Dataset entries
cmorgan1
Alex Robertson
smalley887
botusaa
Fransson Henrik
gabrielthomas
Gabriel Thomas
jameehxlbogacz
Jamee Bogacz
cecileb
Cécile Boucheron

Exercise: Output all of the data above without any alteration.

Solved exercise:
cmorgan1
Alex Robertson
smalley887
botusaa
Fransson Henrik
gabrielthomas
Gabriel Thomas
jameehxlbogacz
Jamee Bogacz
cecileb
Cécile Boucheron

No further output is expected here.